>> I’m looking forward to someone improving the performance of Go’s regexp package, which is quite slow.
Hah, this reminds me how over several years ago, I rewrote one of my homework from Go to Python, since Go version was so terribly slow because of regex. I really hoped it was better in 2021.
Interesting, though not too surprising. Do you remember what the regexes were that your assignment used?
Go's regexp package does have a couple of advantages over Python, Perl, and so on: 1) it's guaranteed linear time in the length of the input, regardless of the regex, see https://swtch.com/~rsc/regexp/regexp1.html, and 2) it's a relatively simple implementation.
That's excellent! Those all look like pretty nice small code changes that all add up. I especially like the very small "avoid copy" change (https://go-review.googlesource.com/c/go/+/355789) that adds up to a 30% speedup on many benchmarks.

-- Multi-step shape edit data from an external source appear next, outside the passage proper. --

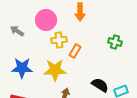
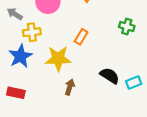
yellow cross: (59, 40) -> (32, 32), moved
blue star: (22, 68) -> (20, 56), turned -30

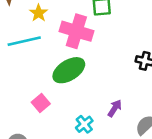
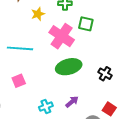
cyan line: (24, 41) -> (20, 48), moved
green ellipse: (69, 70) -> (69, 67), moved

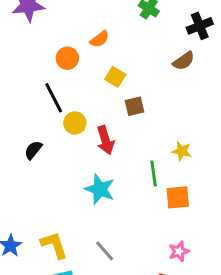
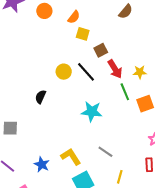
orange semicircle: (100, 39) -> (74, 17), moved
orange circle: (67, 58) -> (44, 11), moved
black line: (54, 98) -> (86, 72), moved
red arrow: (105, 140) -> (115, 69), moved

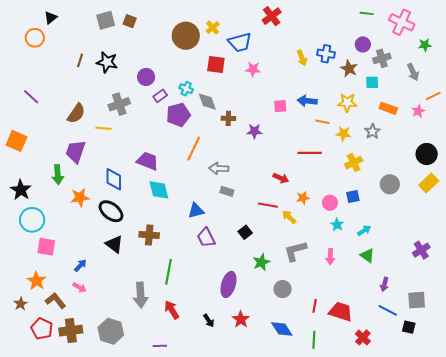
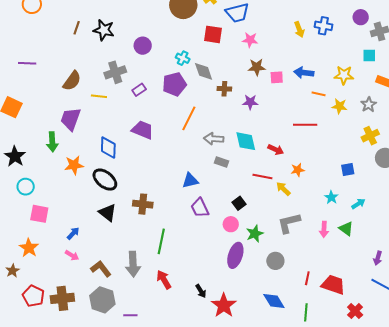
brown star: (349, 69) -> (257, 67), moved, turned -30
purple rectangle: (160, 96) -> (139, 90), moved
purple line: (31, 97) -> (27, 63), turned -42
yellow cross: (354, 163) -> (370, 136), moved
cyan diamond: (159, 190) -> (246, 141), moved
pink circle: (330, 203) -> (231, 224), moved
cyan circle: (32, 220) -> (26, 187), size x0.7
green triangle: (367, 255) -> (346, 229), moved
purple ellipse: (228, 284) -> (235, 255), moved
brown L-shape: (56, 301) -> (101, 269), moved
red star: (241, 319) -> (224, 305), moved, size x1.4
purple line: (160, 346) -> (130, 315), moved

I hope they get included in Go 1.19. Good work!
Simplicity of implementation isn't what users need, though; they need performance. For example, you can make GCC into a much simpler C compiler by compiling at -O0, but in practice nobody does that.
Totally agreed: almost all users (me/GoAWK included) want performance and don't care nearly as much about simplicity under the hood. Simplicity of implementation is of value for educational purposes, but we could easily have a small, simple 3rd party package for that. Go's regexp package is kinda too complex for a simple educational demonstration and too simple to be fast. :-)
I actually tried BurntSushi's https://github.com/BurntSushi/rure-go (bindings to Rust's regex engine) with GoAWK and it made regex handling 4-5x as fast for many regexes, despite the CGo overhead. However, rure-go (and CGo in general) is a bit painful to build, so I'm not going to use that. Maybe I'll create a branch for speed freaks who want it.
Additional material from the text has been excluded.